Bunların haricinde Medusa Cam Müzesi, Hamam Müzesi, Bayazhan Müzesi de
keyifle gezilecek yerlerden. Bunlar genelde Antep kalesi çevresinde bulunan
ulaşımın da kolay olduğu müzeler.
Bayazhan Müzesi |
Bayazhan Müzesi |
Bayazhan Müzesi |
Antep kalesi demişken tabii ki kaleyi de
ziyaret etmeden olmaz. Kaleye çıkıp şöyle kuşbakışı bir Gaziantep manzarasıyla
akşamı edebilirsiniz.
Gelelim şimdi asıl olaya.

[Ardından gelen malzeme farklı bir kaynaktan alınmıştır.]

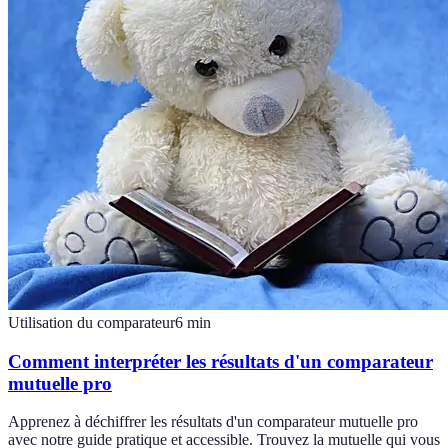
Utilisation du comparateur
6
min
Comment interpréter les résultats d'un comparateur
mutuelle pro
Apprenez à déchiffrer les résultats d'un comparateur mutuelle pro
avec notre guide pratique et accessible. Trouvez la mutuelle qui vous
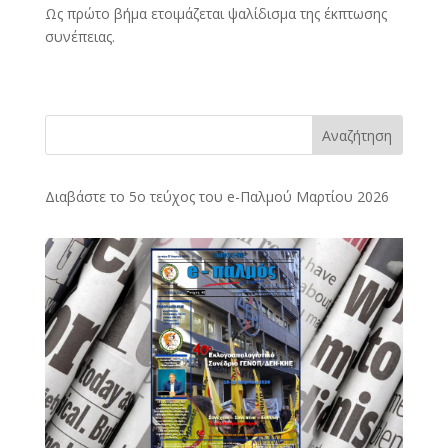
Ως πρώτο βήμα ετοιμάζεται ψαλίδισμα της έκπτωσης
συνέπειας.
Αναζήτηση
Διαβάστε το 5ο τεύχος του e-Παλμού Μαρτίου 2026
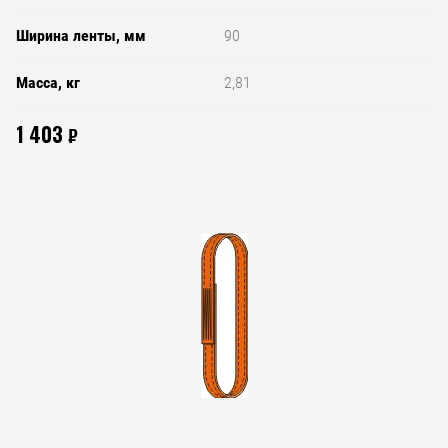
Ширина ленты, мм
90
Масса, кг
2,81
1 403
₽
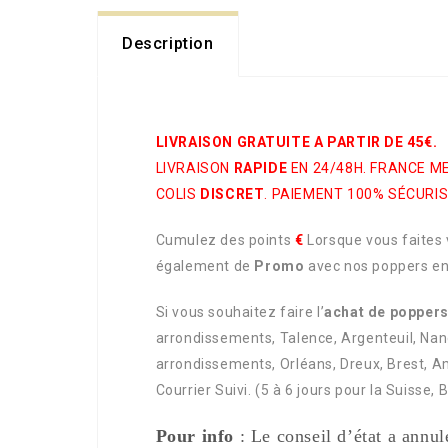
Description
LIVRAISON GRATUITE A PARTIR DE 45€.
LIVRAISON
RAPIDE
EN 24/48H. FRANCE M
COLIS
DISCRET
. PAIEMENT 100% SÉCURIS
Cumulez des points
€
Lorsque vous faites
également de
Promo
avec nos poppers en
Si vous souhaitez faire l’
achat de poppers
arrondissements, Talence, Argenteuil, Nanc
arrondissements, Orléans, Dreux, Brest, Am
Courrier Suivi. (5 à 6 jours pour la Suisse, 
Pour info
: Le conseil d’état a annul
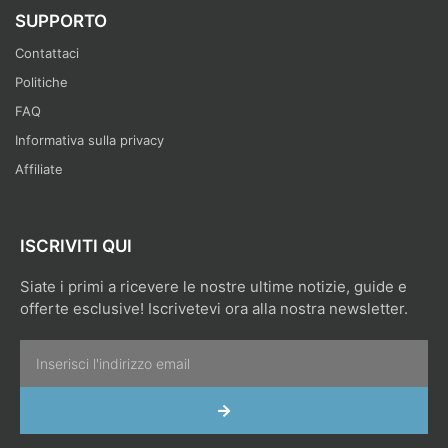
SUPPORTO
Contattaci
Politiche
FAQ
Informativa sulla privacy
Affiliate
ISCRIVITI QUI
Siate i primi a ricevere le nostre ultime notizie, guide e
offerte esclusive! Iscrivetevi ora alla nostra newsletter.
Email
INVIA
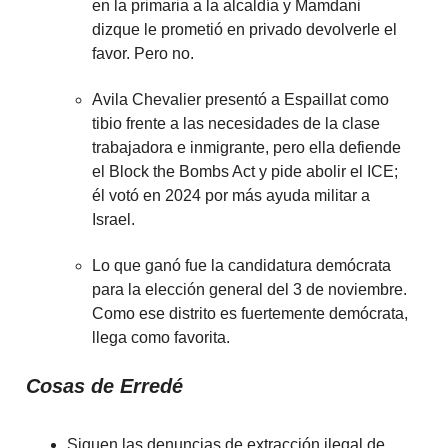
en la primaria a la alcaldía y Mamdani
dizque le prometió en privado devolverle el
favor. Pero no.
Avila Chevalier presentó a Espaillat como
tibio frente a las necesidades de la clase
trabajadora e inmigrante, pero ella defiende
el Block the Bombs Act y pide abolir el ICE;
él votó en 2024 por más ayuda militar a
Israel.
Lo que ganó fue la candidatura demócrata
para la elección general del 3 de noviembre.
Como ese distrito es fuertemente demócrata,
llega como favorita.
Cosas de Erredé
Siguen las denuncias de extracción ilegal de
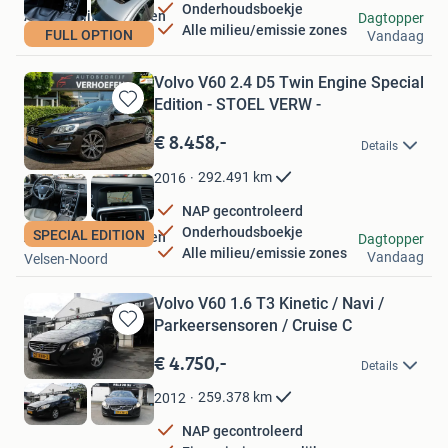
Onderhoudsboekje
Autobedrijf Verhoefen
Dagtopper
Alle milieu/emissie zones
FULL OPTION
Vandaag
Velsen-Noord
Volvo V60 2.4 D5 Twin Engine Special
Edition - STOEL VERW -
Bewaren
in
€ 8.458,-
Details
Mijn
Favorieten
292.491
km
2016
NAP gecontroleerd
Onderhoudsboekje
SPECIAL EDITION
Autobedrijf Verhoefen
Dagtopper
Alle milieu/emissie zones
Vandaag
Velsen-Noord
Volvo V60 1.6 T3 Kinetic / Navi /
Parkeersensoren / Cruise C
Bewaren
in
€ 4.750,-
Details
Mijn
Favorieten
259.378
km
2012
NAP gecontroleerd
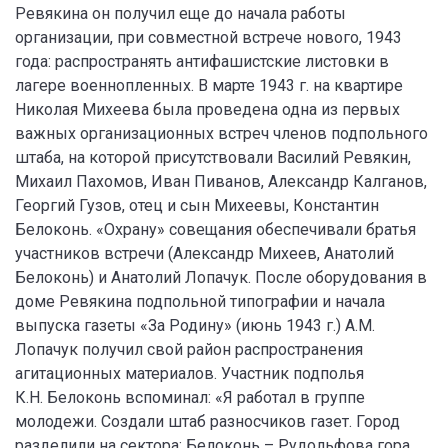
Ревякина он получил еще до начала работы
организации, при совместной встрече нового, 1943
года: распространять антифашистские листовки в
лагере военнопленных. В марте 1943 г. на квартире
Николая Михеева была проведена одна из первых
важных организационных встреч членов подпольного
штаба, на которой присутствовали Василий Ревякин,
Михаил Пахомов, Иван Пиванов, Александр Калганов,
Георгий Гузов, отец и сын Михеевы, Константин
Белоконь. «Охрану» совещания обеспечивали братья
участников встречи (Александр Михеев, Анатолий
Белоконь) и Анатолий Лопачук. После оборудования в
доме Ревякина подпольной типографии и начала
выпуска газеты «За Родину» (июнь 1943 г.) А.М.
Лопачук получил свой район распространения
агитационных материалов. Участник подполья
К.Н. Белоконь вспоминал: «Я работал в группе
молодежи. Создали штаб разносчиков газет. Город
разделили на сектора: Белоконь – Рудольфова гора,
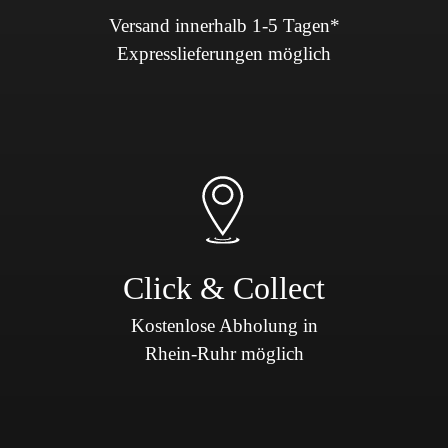
Versand innerhalb 1-5 Tagen*
Expresslieferungen möglich
Click & Collect
Kostenlose Abholung in
Rhein-Ruhr möglich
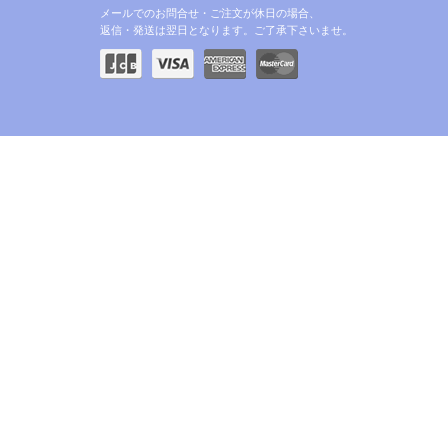
メールでのお問合せ・ご注文が休日の場合、
返信・発送は翌日となります。ご了承下さいませ。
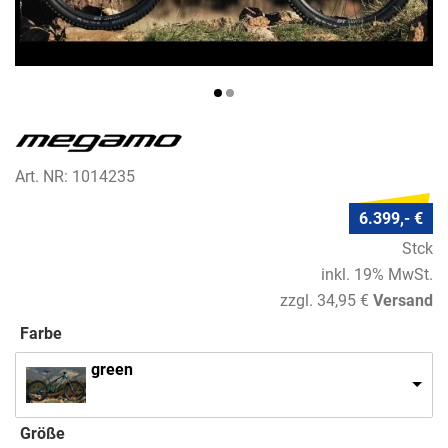
Art. NR: 1014235
6.399,- €
Stck
inkl. 19% MwSt.
zzgl. 34,95 €
Versand
Farbe
green
Größe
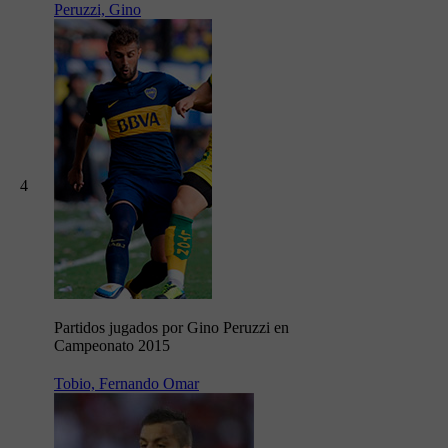
Peruzzi, Gino
4
Partidos jugados por Gino Peruzzi en
Campeonato 2015
Tobio, Fernando Omar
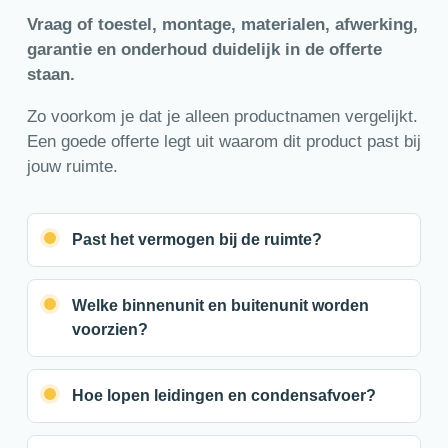
Vraag of toestel, montage, materialen, afwerking,
garantie en onderhoud duidelijk in de offerte
staan.
Zo voorkom je dat je alleen productnamen vergelijkt.
Een goede offerte legt uit waarom dit product past bij
jouw ruimte.
Past het vermogen bij de ruimte?
Welke binnenunit en buitenunit worden
voorzien?
Hoe lopen leidingen en condensafvoer?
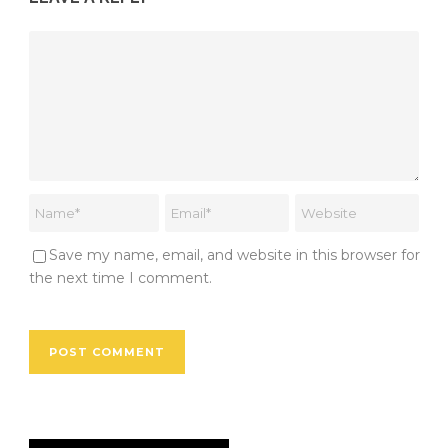
Save my name, email, and website in this browser for
the next time I comment.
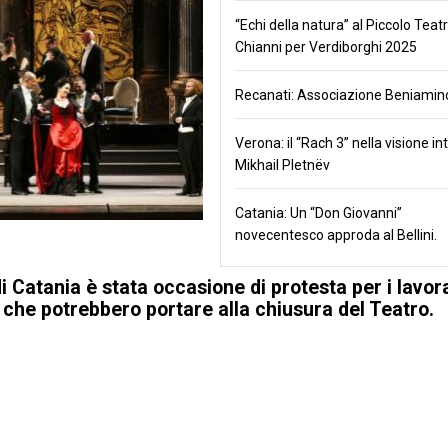
“Echi della natura” al Piccolo Teatr
Chianni per Verdiborghi 2025
Recanati: Associazione Beniamino
Verona: il “Rach 3” nella visione in
Mikhail Pletnëv
Catania: Un “Don Giovanni”
novecentesco approda al Bellini.
di Catania è stata occasione di protesta per i lavor
li che potrebbero portare alla chiusura del Teatro.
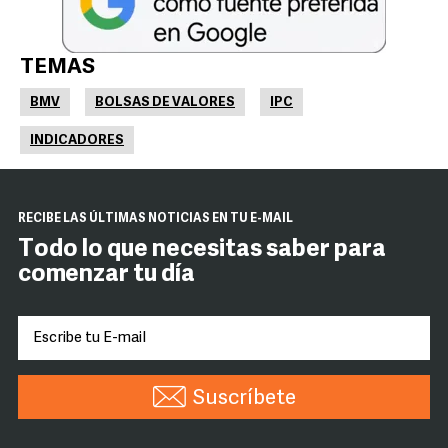
TEMAS
BMV
BOLSAS DE VALORES
IPC
INDICADORES
RECIBE LAS ÚLTIMAS NOTICIAS EN TU E-MAIL
Todo lo que necesitas saber para
comenzar tu día
Suscríbete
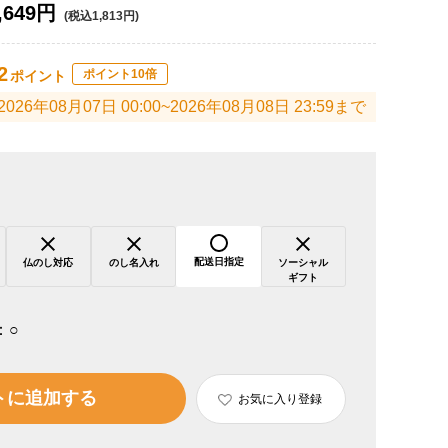
,649円
(税込1,813円)
2
ポイント10倍
ポイント
2026年08月07日 00:00~2026年08月08日 23:59まで
配送日指定
仏のし対応
のし名入れ
ソーシャル
ギフト
：
○
トに追加する
お気に入り登録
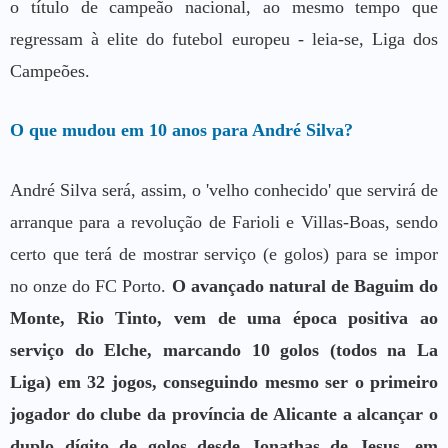
o título de campeão nacional, ao mesmo tempo que
regressam à elite do futebol europeu - leia-se, Liga dos
Campeões.
O que mudou em 10 anos para André Silva?
André Silva será, assim, o 'velho conhecido' que servirá de
arranque para a revolução de Farioli e Villas-Boas, sendo
certo que terá de mostrar serviço (e golos) para se impor
no onze do FC Porto.
O avançado natural de Baguim do
Monte, Rio Tinto, vem de uma época positiva ao
serviço do Elche, marcando 10 golos (todos na La
Liga) em 32 jogos, conseguindo mesmo ser o primeiro
jogador do clube da província de Alicante a alcançar o
duplo dígito de golos desde Jonathas de Jesus, em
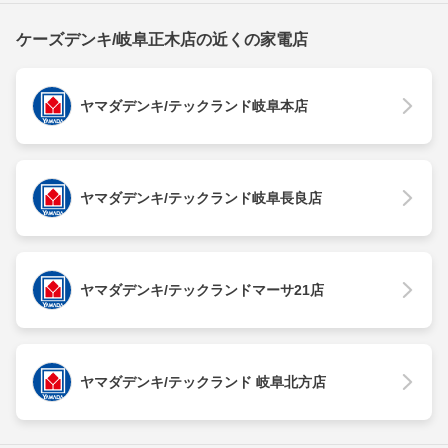
ケーズデンキ/岐阜正木店の近くの家電店
ヤマダデンキ/テックランド岐阜本店
ヤマダデンキ/テックランド岐阜長良店
ヤマダデンキ/テックランドマーサ21店
ヤマダデンキ/テックランド 岐阜北方店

Yiyelim, içelim, güzelleşelim. Gaziantep bu
konuda bir numara desek abartmış olmayız. Zaten bu konuda kendini ispatlamış. UNESCO
Yaratıcı Şehirler Ağı’na ‘Gastronomi’ alanında girmeyi başaran ilk Türk şehri
olmuş. Yani lezzet açısından uluslararası bir üne sahip Gaziantep. Gaziantepliler
bu işi çok iyi biliyor. Yapmasında da
yemesinde de ustalar.
Öncelikle kahvaltı seçeneklerine göz atalım. Bu güzel şehrin insanları,
belki de çoğumuzun kahvaltıda pek tercih etmeyeceği ‘beyran’la başlıyorlar güne. Beyran yemek mi
çorba mı tam karar veremesek de tam bir şifa deposu o kesin. Et suyu, pirinç, bol
sarımsak, bol acı. Çok zahmetli bir süreç
ama sonrası damaklarda şenlik. Valla biz bayıla bayıla yedik hem de
kahvaltı niyetine. Zaten öğleden sonraya kaldınız mı bulmak mümkün değil çünkü
bitiyor. Ama son gidişimizde ‘gezmeye gelen turistler için günün her saati
açığız’ dediler ama bilemiyoruz. Beyranı, Gaziantep’te her yerde bulursunuz ama
biz Metanet’te içtik ya da yedik, çok sevdik.
Beyran |
Yok beyran bize ağır gelir derseniz Orkide pastanesinde çooook güzel bir
yöresel kahvaltı yapabilirsiniz. Ama öyle lafın gelişi yöresel değil, gerçek
anlamda yöresel lezzetleri içeren nefis bir kahvaltı. Orkide bu işin hakkını
vermiş gerçekten. Bu kahvaltıdan çok büyük zevk aldık biz her şey mükemmeldi.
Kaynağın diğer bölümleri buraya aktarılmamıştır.